There has been a parallel, albeit slower, expansion in environmental monitoring in the academic world. The deployment of sensor observatories has become practical.

Tech companies have made a lot of advancements with IoT, but real-time data are used primarily for alerts and triggering actions. The data are stored, but there is little business incentive to QA/QC the archived data. Similarly, Big Data is focused on finding a signal through the noise within an enormous mass of data. All non-signal datapoints are ignored.

There is little business incentive for companies to develop quality control systems for the stored data. As a result, there are no time-series curation systems available commercially.

For the field sciences, the quality of the data is central to our work. The proper curation of time-series data is critical. Each datapoint happens in a unique moment in time and space that will never happen again.

With climate change causing rapid environmental change across landscapes, we need to know the difference between a state change in a microclimate and an instrumentation error. Capturing as much context as to why a signal looks different can mean the difference between discovering a breakthrough finding and hoarding junk data.

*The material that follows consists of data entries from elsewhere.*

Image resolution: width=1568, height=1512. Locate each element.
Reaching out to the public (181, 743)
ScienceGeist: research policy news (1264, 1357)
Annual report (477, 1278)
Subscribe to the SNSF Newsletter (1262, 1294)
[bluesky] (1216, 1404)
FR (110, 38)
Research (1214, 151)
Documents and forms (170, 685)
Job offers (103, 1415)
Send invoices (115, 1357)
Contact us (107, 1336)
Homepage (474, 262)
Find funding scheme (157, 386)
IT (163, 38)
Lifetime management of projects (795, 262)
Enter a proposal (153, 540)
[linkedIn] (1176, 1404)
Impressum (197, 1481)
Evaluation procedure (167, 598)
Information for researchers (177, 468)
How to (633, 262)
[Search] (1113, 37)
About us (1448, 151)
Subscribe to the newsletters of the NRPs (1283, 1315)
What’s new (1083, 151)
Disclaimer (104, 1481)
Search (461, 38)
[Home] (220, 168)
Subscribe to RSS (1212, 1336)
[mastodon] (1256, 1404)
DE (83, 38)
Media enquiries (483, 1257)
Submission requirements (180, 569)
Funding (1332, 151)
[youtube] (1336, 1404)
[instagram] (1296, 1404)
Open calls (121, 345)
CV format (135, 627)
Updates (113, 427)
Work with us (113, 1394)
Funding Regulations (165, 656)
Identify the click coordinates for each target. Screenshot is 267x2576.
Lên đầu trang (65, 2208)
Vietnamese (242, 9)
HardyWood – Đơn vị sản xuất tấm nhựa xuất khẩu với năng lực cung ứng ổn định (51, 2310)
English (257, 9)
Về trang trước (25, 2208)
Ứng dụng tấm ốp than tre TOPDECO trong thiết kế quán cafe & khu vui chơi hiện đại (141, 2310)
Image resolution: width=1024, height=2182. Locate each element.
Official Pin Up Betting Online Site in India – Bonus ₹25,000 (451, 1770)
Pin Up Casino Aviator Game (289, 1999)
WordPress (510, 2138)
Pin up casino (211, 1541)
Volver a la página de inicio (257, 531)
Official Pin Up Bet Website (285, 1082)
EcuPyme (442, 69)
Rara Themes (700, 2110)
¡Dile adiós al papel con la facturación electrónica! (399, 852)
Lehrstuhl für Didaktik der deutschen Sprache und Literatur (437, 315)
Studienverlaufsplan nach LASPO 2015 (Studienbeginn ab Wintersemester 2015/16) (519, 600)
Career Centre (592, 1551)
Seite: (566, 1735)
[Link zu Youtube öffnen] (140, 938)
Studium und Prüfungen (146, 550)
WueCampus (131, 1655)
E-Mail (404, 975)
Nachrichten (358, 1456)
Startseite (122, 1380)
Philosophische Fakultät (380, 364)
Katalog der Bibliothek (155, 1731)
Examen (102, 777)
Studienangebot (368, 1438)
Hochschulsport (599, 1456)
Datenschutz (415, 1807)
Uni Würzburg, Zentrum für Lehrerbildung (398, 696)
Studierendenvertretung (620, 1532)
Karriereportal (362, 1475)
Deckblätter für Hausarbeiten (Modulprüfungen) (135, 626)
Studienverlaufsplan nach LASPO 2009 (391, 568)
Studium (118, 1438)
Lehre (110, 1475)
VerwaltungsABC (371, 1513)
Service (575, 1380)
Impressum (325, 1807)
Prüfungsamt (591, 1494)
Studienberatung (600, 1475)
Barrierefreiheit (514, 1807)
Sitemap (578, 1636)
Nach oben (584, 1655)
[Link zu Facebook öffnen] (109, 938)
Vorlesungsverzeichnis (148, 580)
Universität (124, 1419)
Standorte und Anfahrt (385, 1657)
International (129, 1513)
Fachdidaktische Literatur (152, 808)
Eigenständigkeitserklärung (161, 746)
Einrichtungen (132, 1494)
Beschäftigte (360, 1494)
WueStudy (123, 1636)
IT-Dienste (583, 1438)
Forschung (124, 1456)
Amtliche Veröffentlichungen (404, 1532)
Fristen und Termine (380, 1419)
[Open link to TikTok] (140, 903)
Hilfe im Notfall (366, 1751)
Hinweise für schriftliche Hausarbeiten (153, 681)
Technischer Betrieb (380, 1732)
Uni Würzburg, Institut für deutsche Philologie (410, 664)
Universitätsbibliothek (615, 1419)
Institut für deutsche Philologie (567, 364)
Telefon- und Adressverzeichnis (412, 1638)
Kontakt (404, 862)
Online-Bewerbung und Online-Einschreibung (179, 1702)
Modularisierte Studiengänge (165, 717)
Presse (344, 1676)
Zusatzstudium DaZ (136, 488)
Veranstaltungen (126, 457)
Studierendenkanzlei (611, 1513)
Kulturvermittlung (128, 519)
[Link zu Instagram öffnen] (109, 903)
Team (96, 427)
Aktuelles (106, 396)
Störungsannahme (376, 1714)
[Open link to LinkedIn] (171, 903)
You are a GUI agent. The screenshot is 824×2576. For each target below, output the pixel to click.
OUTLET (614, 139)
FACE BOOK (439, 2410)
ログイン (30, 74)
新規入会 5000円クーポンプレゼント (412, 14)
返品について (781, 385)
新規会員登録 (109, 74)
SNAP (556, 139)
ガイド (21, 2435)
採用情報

In the past, careful management of field instrumentation wasn’t inherently problematic. Scientists would visit sites regularly, manually download data, and take field notes. Quality control was and still often is typically done either by the researcher when they are working on a paper, or a data manager who often has never been out in the field.

However, as the number of sensors grows from tens of instruments into thousands, manually checking and correcting datasets becomes impossible without an enormous investment in manpower. By integrating the management of a sensor observatory, the acquisition systems, and the distribution system into a single service, we can radically improve the operation and quality of data coming from a sensor observatory.

Real-time data is not valuable for its immediacy, but because the retrieval of data is automated and status of the equipment is monitored.